McCoy's internal battle became more fierce. The Prime Directive? What does it matter, what can it mean here? We waived it when it came to transporters and phasers. Our orders said not to give them new technology—but command meant just weaponry. The Federation has not classed this as a contamination-free developing culture.

He knew that this planet had been visited by humans long before the Prime Directive was formulated and passed by the Federation. Every person on Boaco Six knew that there were other cultures, other worlds more advanced than their own. Federation advisers had served Puil, the planet had not been shielded. The disease of rabies itself was an early, unasked-for, gift from Earth, in the days when restrictions on the interplanetary transportation of animals were not enforced. And he had read how widespread the rabies problem on Boaco Six had become.

The struggle within him was resolved. He turned to Ona. "This child isn't going to die. We have drugs aboard the Enterprise that can save her, even this late in the game. And that man"—he indicated the figure strapped to the body-board—"isn't going to be transported anywhere." He took a deep breath. "Unless it's up to our ship."

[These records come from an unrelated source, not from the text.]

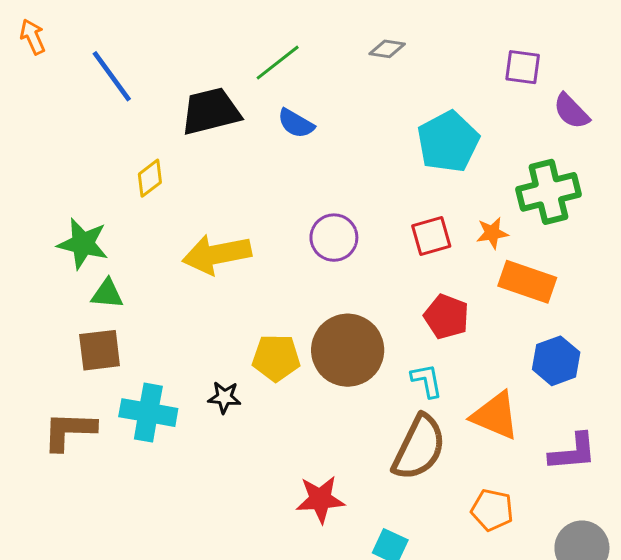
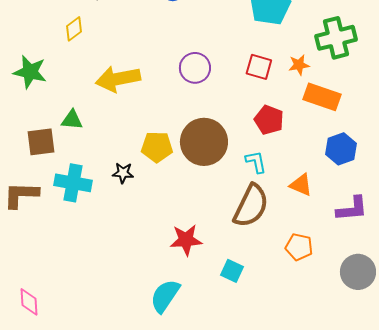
red square: (431, 236) -> (259, 67), turned 32
green triangle: (107, 294) -> (72, 120), moved
orange triangle: (495, 416) -> (301, 185), size x0.7

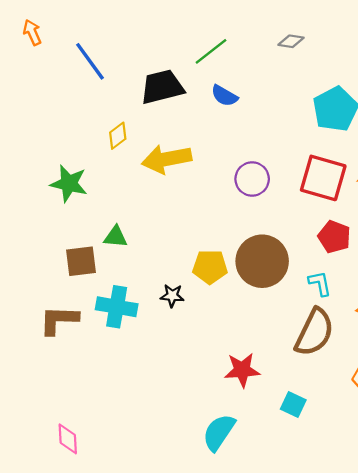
red square: (259, 67) -> (323, 178), size x1.6
yellow arrow: (118, 79) -> (167, 159), moved

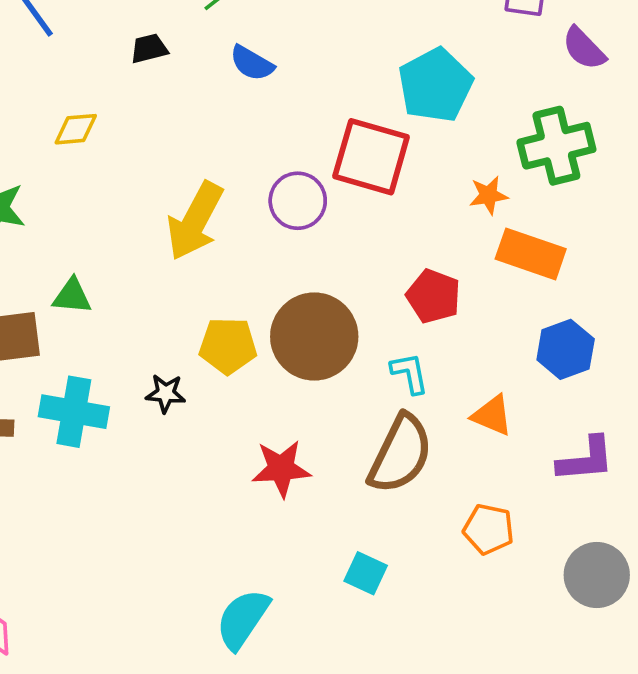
black trapezoid: (162, 87) -> (149, 48), size x0.5
yellow diamond: (118, 136) -> (76, 129), turned 32
yellow arrow: (167, 159) -> (195, 221), moved, turned -51
red square: (323, 178) -> (371, 157), moved
red star: (242, 370) -> (281, 469), moved

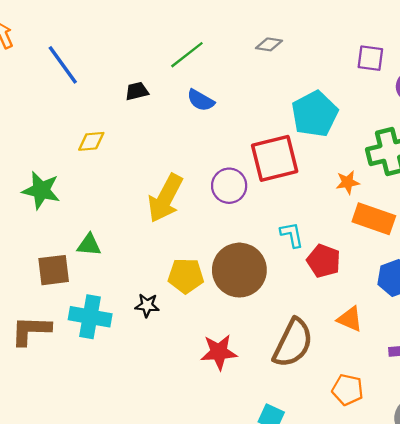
red square: (371, 157) -> (275, 158), turned -30
red pentagon: (433, 296) -> (324, 261), moved
cyan L-shape: (410, 373) -> (292, 235), moved

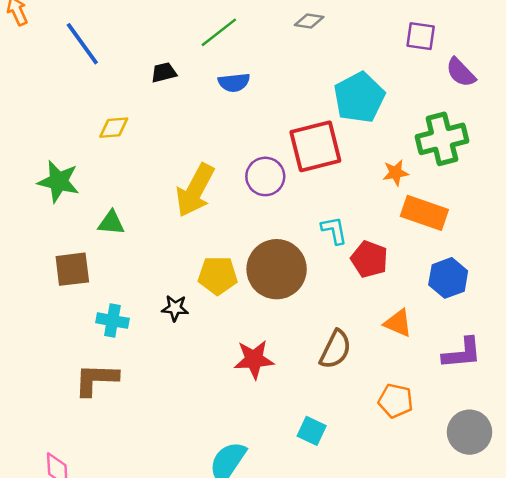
blue semicircle: (201, 100) -> (234, 82), turned -36
green triangle: (89, 245) -> (111, 223), moved
cyan cross: (90, 317) -> (112, 321), size x0.7
brown L-shape: (31, 330) -> (96, 379), moved
brown semicircle: (293, 343) -> (335, 349), size x0.7

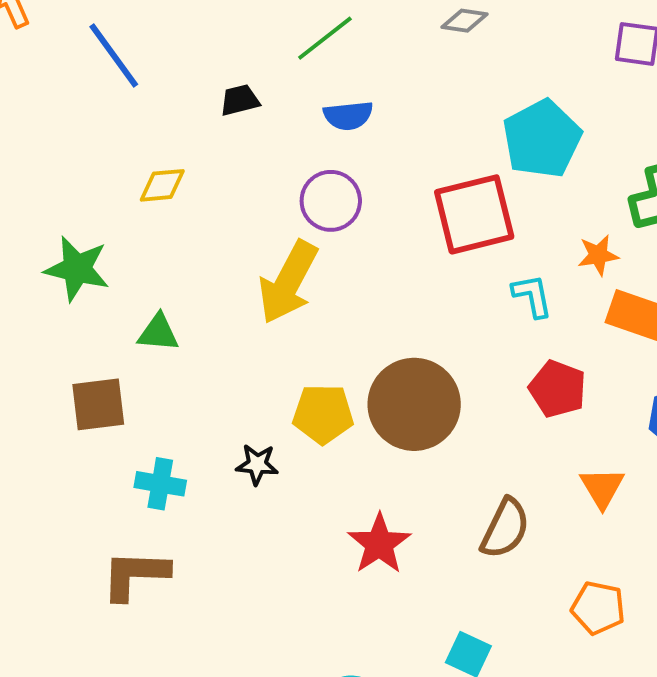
purple circle: (265, 176) -> (331, 201), moved
cyan L-shape: (334, 230) -> (532, 296), moved
orange triangle: (398, 323) -> (602, 488), turned 36
red star: (254, 359) -> (379, 544), turned -30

The lines on Ona's face began to relax. Doctors on some planets felt offended at having their local practices superseded, but she, as a Federation trainee, realized he was offering the best help available. "An embargo on caring is thus temporarily lifted," she said quietly. "Thank you, Doctor."

The grandmother, who had doubled over keening, was helped up by an assistant, and she now asked what was going on. McCoy flicked open his communicator and asked that a medical team stand by in the transporter room for patients, and that Christine Chapel gather together a number of serums and beam down to assist him at the clinic.

"I know it's irregular, Lieutenant," he said to the guard on transporter duty, "and I don't care. Get on it right away."